Stitching up the gaps in the memory
Héla Ammar is a photographer born in 1969 in Tunis, currently living and working in La Marsa, Tunisia. Her work consistently explores and questions the concepts of memory, identity, and time, in correlation with Tunisia’s historical and political narratives.
The granddaughter and great-granddaughter of political figures involved in the struggle for independence, Héla Ammar has since explored two parallel paths: On the one hand, a photographic work on the margins of and on the discrimination at work in Tunisian society today (homophobia, racism, sexism, censorship), where the portrait dominates: prison population, women, queer people, black people, journalists and free speech activists, etc. On the other hand, a visual work based on personal and historical archives intended to question the mechanisms of collective memory and the way in which past events are perceived and transmitted.

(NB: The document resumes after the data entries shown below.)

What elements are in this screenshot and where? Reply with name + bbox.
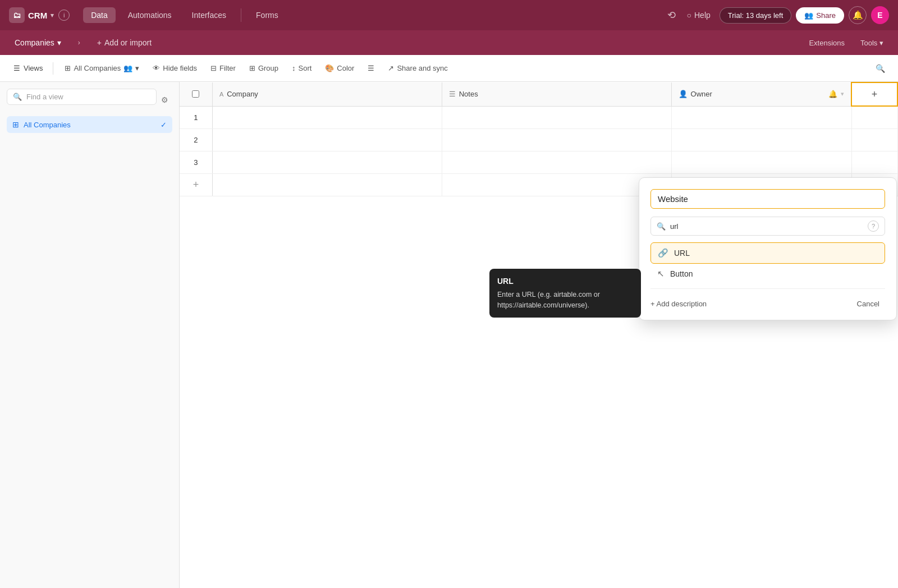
sidebar-view-label: All Companies: [24, 121, 71, 129]
sidebar-search-box[interactable]: 🔍 Find a view: [7, 89, 157, 105]
share-sync-button[interactable]: ↗ Share and sync: [382, 61, 453, 75]
views-label: Views: [24, 64, 43, 72]
search-icon: 🔍: [876, 64, 885, 73]
filter-button[interactable]: ⊟ Filter: [205, 61, 241, 75]
info-icon[interactable]: i: [58, 10, 70, 21]
dropdown-items: 🔗 URL ↖ Button: [650, 242, 885, 284]
dropdown-item-url[interactable]: 🔗 URL: [650, 242, 885, 264]
nav-tab-data[interactable]: Data: [83, 7, 116, 23]
companies-label: Companies: [15, 38, 54, 47]
owner-cell-1[interactable]: [671, 106, 851, 128]
notes-col-header[interactable]: ☰ Notes: [442, 82, 671, 106]
add-label: Add or import: [104, 38, 152, 47]
nav-tab-automations[interactable]: Automations: [120, 7, 180, 23]
select-all-checkbox[interactable]: [192, 90, 199, 98]
nav-tab-interfaces[interactable]: Interfaces: [184, 7, 234, 23]
color-button[interactable]: 🎨 Color: [319, 61, 360, 75]
table-row: 3: [180, 151, 897, 173]
user-avatar[interactable]: E: [871, 6, 889, 24]
company-cell-3[interactable]: [212, 151, 442, 173]
companies-dropdown[interactable]: Companies ▾: [9, 35, 67, 50]
nav-tab-forms[interactable]: Forms: [248, 7, 286, 23]
dropdown-item-button-label: Button: [670, 269, 693, 278]
color-label: Color: [337, 64, 354, 72]
main-layout: 🔍 Find a view ⚙ ⊞ All Companies ✓: [0, 82, 898, 588]
dropdown-search-icon: 🔍: [657, 222, 666, 231]
companies-chevron: ▾: [57, 38, 61, 47]
toolbar: ☰ Views ⊞ All Companies 👥 ▾ 👁 Hide field…: [0, 55, 898, 82]
tools-label: Tools: [860, 39, 877, 47]
add-icon: +: [97, 38, 102, 47]
help-button[interactable]: ○ Help: [682, 8, 715, 22]
owner-col-header[interactable]: 👤 Owner 🔔 ▾: [671, 82, 851, 106]
share-icon: 👥: [804, 11, 813, 20]
add-or-import-button[interactable]: + Add or import: [91, 35, 157, 50]
row-num-3: 3: [180, 151, 212, 173]
help-question-icon: ○: [687, 11, 691, 20]
sidebar-search-icon: 🔍: [13, 93, 22, 101]
hide-fields-button[interactable]: 👁 Hide fields: [147, 61, 203, 75]
extensions-button[interactable]: Extensions: [803, 36, 850, 49]
notifications-bell[interactable]: 🔔: [849, 6, 867, 24]
cancel-button[interactable]: Cancel: [851, 297, 885, 311]
add-description-button[interactable]: + Add description: [650, 300, 707, 308]
sidebar-item-all-companies[interactable]: ⊞ All Companies ✓: [7, 116, 172, 133]
search-button[interactable]: 🔍: [871, 59, 889, 77]
owner-col-label: Owner: [691, 90, 712, 98]
checkbox-col-header[interactable]: [180, 82, 212, 106]
dropdown-item-button[interactable]: ↖ Button: [650, 264, 885, 284]
hide-fields-label: Hide fields: [163, 64, 197, 72]
info-icon-symbol: i: [63, 12, 65, 19]
app-logo[interactable]: 🗂 CRM ▾: [9, 7, 54, 23]
dropdown-search-row: 🔍 ?: [650, 217, 885, 236]
subnav-right: Extensions Tools ▾: [803, 36, 889, 49]
trial-badge[interactable]: Trial: 13 days left: [720, 7, 792, 24]
history-icon[interactable]: ⟲: [665, 7, 678, 24]
owner-col-chevron: ▾: [841, 90, 844, 98]
row-height-button[interactable]: ☰: [362, 61, 380, 75]
sub-nav: Companies ▾ › + Add or import Extensions…: [0, 30, 898, 55]
owner-col-icon: 👤: [679, 90, 688, 98]
share-button[interactable]: 👥 Share: [796, 7, 844, 24]
sidebar-search-placeholder: Find a view: [26, 93, 63, 101]
dropdown-help-icon[interactable]: ?: [868, 220, 879, 232]
sidebar-search-row: 🔍 Find a view ⚙: [7, 89, 172, 111]
grid-area: A Company ☰ Notes 👤 Owner: [180, 82, 898, 588]
share-sync-icon: ↗: [388, 64, 394, 72]
logo-icon: 🗂: [9, 7, 25, 23]
help-label: Help: [694, 11, 711, 20]
notes-cell-1[interactable]: [442, 106, 671, 128]
add-row-notes: [442, 173, 671, 196]
add-row-company: [212, 173, 442, 196]
company-col-header[interactable]: A Company: [212, 82, 442, 106]
toolbar-separator-1: [53, 62, 53, 75]
dropdown-search-input[interactable]: [670, 222, 863, 231]
company-cell-2[interactable]: [212, 128, 442, 151]
sort-button[interactable]: ↕ Sort: [286, 61, 317, 75]
hide-fields-icon: 👁: [153, 64, 160, 72]
company-cell-1[interactable]: [212, 106, 442, 128]
sidebar-settings-button[interactable]: ⚙: [157, 92, 172, 108]
all-companies-selector[interactable]: ⊞ All Companies 👥 ▾: [59, 61, 145, 75]
empty-col-cell-3: [851, 151, 897, 173]
top-nav: 🗂 CRM ▾ i Data Automations Interfaces Fo…: [0, 0, 898, 30]
sort-label: Sort: [299, 64, 312, 72]
notes-col-icon: ☰: [449, 90, 456, 98]
all-companies-label: All Companies: [74, 64, 121, 72]
sidebar: 🔍 Find a view ⚙ ⊞ All Companies ✓: [0, 82, 180, 588]
tooltip-title: URL: [497, 275, 633, 287]
notes-cell-3[interactable]: [442, 151, 671, 173]
owner-cell-3[interactable]: [671, 151, 851, 173]
add-column-header[interactable]: +: [851, 82, 897, 106]
tools-button[interactable]: Tools ▾: [855, 36, 889, 49]
subnav-expand-btn[interactable]: ›: [71, 35, 87, 50]
views-toggle[interactable]: ☰ Views: [9, 61, 47, 75]
owner-cell-2[interactable]: [671, 128, 851, 151]
group-button[interactable]: ⊞ Group: [244, 61, 284, 75]
add-row-icon[interactable]: +: [193, 179, 199, 190]
url-tooltip: URL Enter a URL (e.g. airtable.com or ht…: [489, 269, 641, 318]
share-sync-label: Share and sync: [397, 64, 447, 72]
views-icon: ☰: [13, 64, 20, 72]
notes-cell-2[interactable]: [442, 128, 671, 151]
field-name-input[interactable]: [650, 189, 885, 209]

For Héla, working with archives makes it possible to reconnect the present to the past, to question established historical narratives, and to give voice to invisible or forgotten perspectives. By weaving links between personal and official archives with a common thread, she addresses issues related to identity, memory and the impact of historical events on individuals and societies. “The Tunisian revolution freed the image from the propaganda function to which the dictatorship had limited it. It was this brand-new thirst for images of the present moment that provoked in me a hunger for images of the past. To paraphrase Derrida, I would say that I was suffering ‘an archive fever. As if this sudden presence of a Tunisia in full swing revealed the absence of all the aspects of a Tunisia that had been hidden or denied. This made me want to retrace the steps of the past and connect them to the present.”
Portrait of Héla Ammar
The artist began this research in 2014 with Tarz (“embroidery” in Arabic), in which she combines archive images from the period of independence with photographs she took during the revolution and the years that followed. Through a process of aging her own photographs, she gives the whole of this iconography a visual homogeneity that creates a confusion, or rather a continuum, between past and present. Embroidery in red silk thread, the color of the national flag representing passion and blood, is used to enhance details: slogans inscribed on protest banners or on walls, the crescent and star symbols that adorn the national flag, graphic elements within the frame… It visually connects images crystallizing moments with no obvious connection.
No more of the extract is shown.